You have some of the best looking tanks I have ever seen, I like this concept of tank very much indeed. 
Congrats on the great achievements and also thanks for sharing them with us


----------



## nico (8 Oct 2009)

you have quite a unique style , i must say that everytime i see one of your posts here and there i am always quite excited to open it and see what you have for us    looking at your tank in live must feel like being in the jungle , i like a lot the luxurious plantation , yet organised enough not to look messy ...but not too organised to look like it was planned ...

....i am not sure that i am being clear ...at all ...i mean it is a very nice tank ...  

i especially like this picture





if you allow me to talk about one thing that disturbs me , even though the emerged part is perfect , the imerged (english?) part does not seem to contrast enough with it , maybe that some more hardscape (rock work?) there would have looked great , anyways this is only a personal reflection on a small detail , this tank is great the way it is


----------



## hydrophyte (20 Oct 2009)

Thanks so much Nico and LondonDragon!  

I agree that most pictures of this tank, especially these latest ones, do not show the best harmony between the immersed and emersed areas. One problem is that the big taro and swordplant became very large and started to shade the underwater area. Viewing the tank in person offers a more balanced display: the fish add a lot of visual interest to the water portion and the underwater area also is better lit in real life than in photographs.

I was just organizing some image files and found a few pictures that I had forgotten about from about a month. I shot this one with flash.


----------



## hydrophyte (18 Dec 2009)

Well this tank has been disassembled to make room for my new _Synodontis_ catfish display (http://ukaps.org/forum/viewtopic.php?f=35&t=8775&start=0). However, the previous setups has since been featured as *December 2009 Tank of the Month* on AquascapingWorld.com. Here is the link to the article:


http://www.aquascapingworld.com/for...ape-month-december-2009-south-american-stream









*


----------



## hazeljane (18 Dec 2009)

Excellent that pal


----------



## hydrophyte (26 May 2010)

I haven't been back to this thread in some time. I still have this tank set up, but I am mainly using it for grow-out, so it is not so photo-worthy. But, I do have another fun update.

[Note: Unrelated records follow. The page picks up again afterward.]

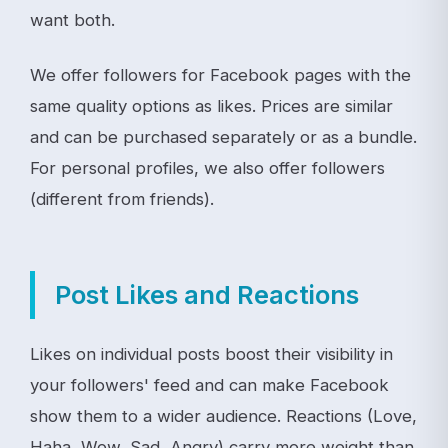
want both.
We offer followers for Facebook pages with the
same quality options as likes. Prices are similar
and can be purchased separately or as a bundle.
For personal profiles, we also offer followers
(different from friends).
Post Likes and Reactions
Likes on individual posts boost their visibility in
your followers' feed and can make Facebook
show them to a wider audience. Reactions (Love,
Haha, Wow, Sad, Angry) carry more weight than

The other night I got a bloom from my Traub's spider lily (_Hymenocallis traubii_). I was so happy to see it open. This one is not currently growing in a riparium, but I had it in the Mexico semi-biotope last year. I kept the bulbs dormant this winter and they began to grow right away when I potted them up in a terra cotta pot with clay gravel for growing in a container pond.

The foliage is only about 30cm tall--many other spider lilies are bigger--so this plant has the right size and shape for growing in a riparium like my 90cm tank or larger. The flower stalk grew somewhat taller, to about 40cm.


----------



## dw1305 (27 May 2010)

Hi all,
This is a great thread, very inspirational.  The orchid is nice, looks like _Spiranthes_?, but is presumably a "jewel orchid" _Ludisia discolor _? The _Hymenocallis_ picture reminds me that when I was last at Kew Gardens one of the Crinums in the pond (in the tropical section of the Princess of Wales Pavilion) was flowering. I didn't write down which one it was, but it may have been _C. americanum_. Here is one from the Guitarfish emersed thread http://www.guitarfish.org/category/raised-brick-pond.





cheers dArrel


----------



## hydrophyte (28 May 2010)

Thanks again Darrel. Guitarfish has gotten some real nice pictures from that container pond of his. I have been meaning to set up something similar.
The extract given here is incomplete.